TSA's official blogger, who uses the apparent pseudonym Blogger Bob, went so far as to say this week that: "There is no fondling, squeezing, groping, or any sort of sexual assault taking place at airports." (Blogger Bob has also responded to the Don't-Touch-My-Junk videos.)

The origin of this controversy is simple: thanks to the federal stimulus legislation, TSA has been able to buy approximately 373 whole-body scanners and install them in at least 68 airports around the country. A few weeks ago, with only a one-paragraph mention on TSA's Web site, the screening procedures were changed to offer air travelers a choice of either full-body scans or what the TSA delicately calls "enhanced patdowns." (In some circles, they're better known as "rapescans" and porno-tron machines, or, as the ACLU puts it, "strip search machines.")

This sense of unease, or perhaps incipient rebellion, comes as an estimated 24 million travelers are expected to fly during the 2010 Thanksgiving holiday season.
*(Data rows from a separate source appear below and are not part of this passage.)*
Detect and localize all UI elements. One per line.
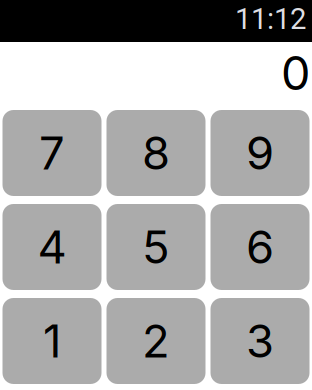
staticText: 1 [43, 314, 61, 368]
staticText: 3 [246, 314, 274, 368]
button[interactable]: 4 [2, 204, 102, 290]
button[interactable]: 3 [210, 298, 310, 384]
button[interactable]: 7 [2, 110, 102, 196]
button[interactable]: 2 [106, 298, 206, 384]
staticText: 8 [142, 126, 170, 180]
staticText: 2 [142, 314, 170, 368]
staticText: 6 [246, 220, 274, 274]
staticText: 4 [38, 220, 66, 274]
staticText: 7 [39, 126, 65, 180]
button[interactable]: 6 [210, 204, 310, 290]
staticText: 11:12 [235, 2, 306, 36]
staticText: 9 [246, 126, 274, 180]
button[interactable]: 1 [2, 298, 102, 384]
staticText: 5 [142, 220, 170, 274]
button[interactable]: 8 [106, 110, 206, 196]
button[interactable]: 9 [210, 110, 310, 196]
button[interactable]: 5 [106, 204, 206, 290]
staticText: 0 [281, 45, 310, 101]
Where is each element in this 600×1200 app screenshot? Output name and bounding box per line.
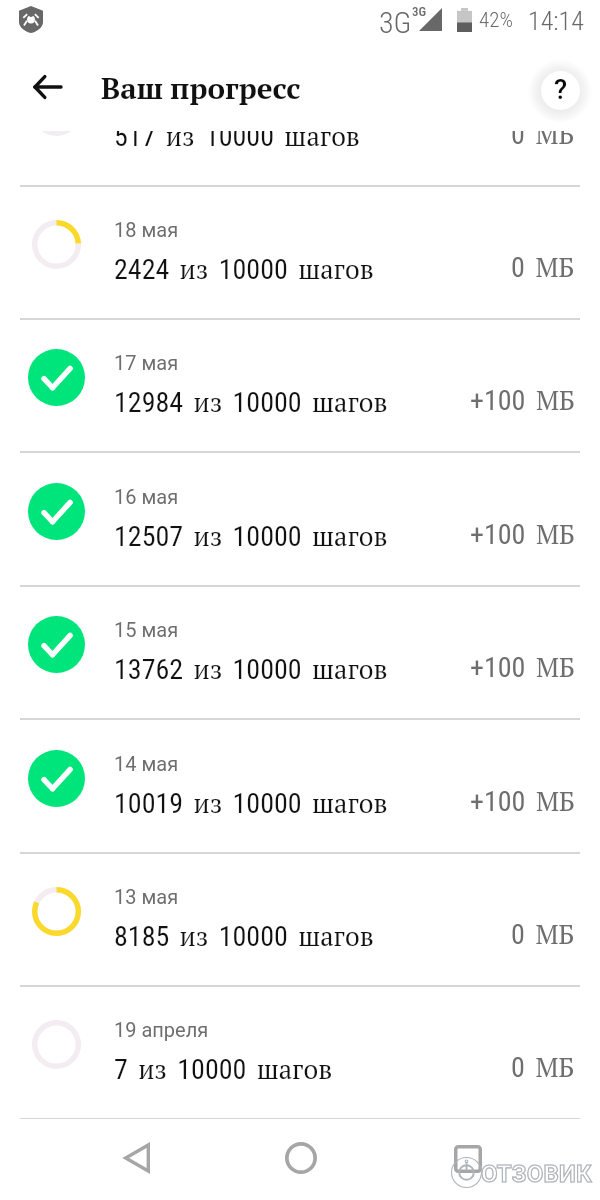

One Web site, OptOutDay.com, is recommending what might be called strict civil obedience: it suggests that all air travelers on November 24, the day before Thanksgiving, choose "to opt-out of the naked body scanner machines" that amount to "virtual strip searches." Nudeoscope.com, DontScan.us, and StopDigitalStripSearches.org are organizing their own protests.

One of the many anti-whole body scanner efforts, this is the logo from stopdigitalstripsearches.org EPIC.org

Body scanners penetrate clothing to provide a highly detailed image that TSA says will be viewed by a remote technician. Technologies vary, with millimeter wave systems capturing fuzzier images with non-ionizing radio waves and backscatter X-ray machines able to show precise anatomical detail.

TSA says it does not store scans, and there is no evidence indicating the agency does at routine airport checkpoints. But documents that the Electronic Privacy Information Center obtained show the agency's procurement specifications require that the machines be capable of storing the images on USB drives. A 70-page document (PDF), classified as "sensitive security information," says that in a test mode the scanner must "allow exporting of image data in real time" and provide a mechanism for "high-speed transfer of image data" over the network.

"Travelers are upset and travelers are going to revolt," Marc Rotenberg, EPIC's executive director, said today. The Washington, D.C.-based nonprofit organization, a dogged critic of the body scanners, already has filed a lawsuit saying TSA violated federal law when rolling out the machines and is planning a new lawsuit seeking agency records concerning testing and evaluation of health impacts of airport body scanners.

Biochemistry faculty members at the University of California at San Francisco have written the White House saying the X-ray "dose to the skin may be dangerously high." The Obama administration said in a WhiteHouse.gov blog post last week that they have "been studied extensively for many years by the Food and Drug Administration" and other government agencies and deemed to be entirely safe.

John Sedat, a UCSF professor of biochemistry and biophysics and member of the National Academy of Sciences, told CNET afterward that the administration's response has "many misconceptions, and we will write a careful answer pointing out their errors."